# Proof using an application of Pigeonhole Principle

Prove that every $$(n+1)$$-element subset of $$\{1,2,3,\dots,2n\}$$ contains $$2$$ distinct integers $$p$$ and $$q$$, such that gcd$$(p,q)=1$$.

Here's my attempt:

Let $$X \subseteq \{1,2,3,...,2n\}$$ be the set of choices for $$p$$.

Let $$Y = \{p+1 \ | \ p \in X\} \subseteq \{2,3,4,...,2n+1\}$$ be the set of choices for $$q$$.
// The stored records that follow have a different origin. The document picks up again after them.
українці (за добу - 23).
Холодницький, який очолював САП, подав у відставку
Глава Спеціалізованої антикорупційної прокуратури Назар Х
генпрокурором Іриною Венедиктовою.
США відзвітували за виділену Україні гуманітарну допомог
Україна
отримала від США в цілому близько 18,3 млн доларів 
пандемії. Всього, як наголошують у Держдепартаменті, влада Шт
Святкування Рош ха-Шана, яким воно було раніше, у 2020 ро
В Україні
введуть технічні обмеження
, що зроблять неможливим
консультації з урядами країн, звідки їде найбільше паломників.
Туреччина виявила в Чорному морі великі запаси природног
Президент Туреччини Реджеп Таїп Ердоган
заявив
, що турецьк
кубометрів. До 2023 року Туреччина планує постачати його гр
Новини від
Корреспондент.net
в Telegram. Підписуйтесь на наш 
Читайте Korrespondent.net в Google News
We will take $$p$$ and $$q$$ to be consecutive since that's one way to ensure their greatest common divisor is $$1$$.

Then $$X \cup Y \subseteq \{1,2,3,4,...,2n,2n+1\}$$

Now I know I'm supposed to infer something from the sizes of these sets, but I can't put it all together.
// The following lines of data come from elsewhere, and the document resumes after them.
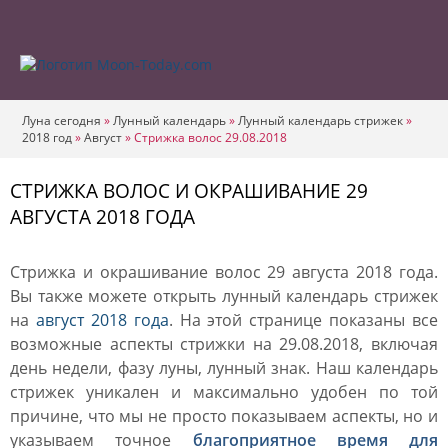
Луна сегодня
»
Лунный календарь
»
Лунный календарь стрижек
»
2018 год
»
Август
»
Стрижка волос 29.08.2018
СТРИЖКА ВОЛОС И ОКРАШИВАНИЕ 29
АВГУСТА 2018 ГОДА
Стрижка и окрашивание волос 29 августа 2018 года.
Вы также можете открыть лунный календарь стрижек
на
август 2018 года
. На этой странице показаны все
возможные аспекты стрижки на 29.08.2018, включая
день недели, фазу луны, лунный знак. Наш календарь
стрижек уникален и максимально удобен по той
причине, что мы не просто показываем аспекты, но и
указываем точное
благоприятное время для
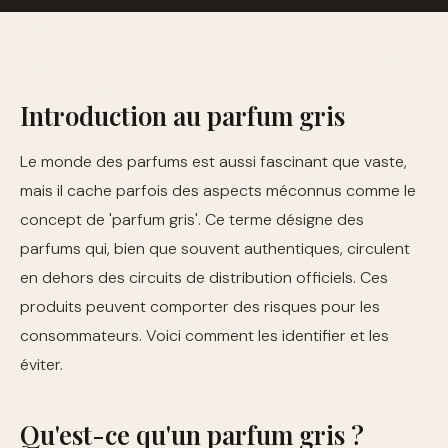
Introduction au parfum gris
Le monde des parfums est aussi fascinant que vaste,
mais il cache parfois des aspects méconnus comme le
concept de 'parfum gris'. Ce terme désigne des
parfums qui, bien que souvent authentiques, circulent
en dehors des circuits de distribution officiels. Ces
produits peuvent comporter des risques pour les
consommateurs. Voici comment les identifier et les
éviter.
Qu'est-ce qu'un parfum gris ?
Any help is appreciated, thanks!

You have actually proved it already. Since you are taking more than half from $$\{1,2,\cdots,n\}$$, by Pigeonhole Principle, there must be neighboring numbers $$p$$, and $$p+1$$ present in the subset you take. And $$GCD(p,p+1)=1$$
Add: Suppose not, i.e., you can take $$n+1$$ distinct numbers from the set $$\{1,2,\cdots,2n\}$$ and each number is 2 (or more) bigger than the number precedes it, the biggest number will be (at least) $$(n+1-1)*2=2n$$ bigger than the smallest one. While in our set, the biggest, which is $$2n$$ is only $$2n-1$$ bigger than the smallest, which is $$1$$. This is a contradiction.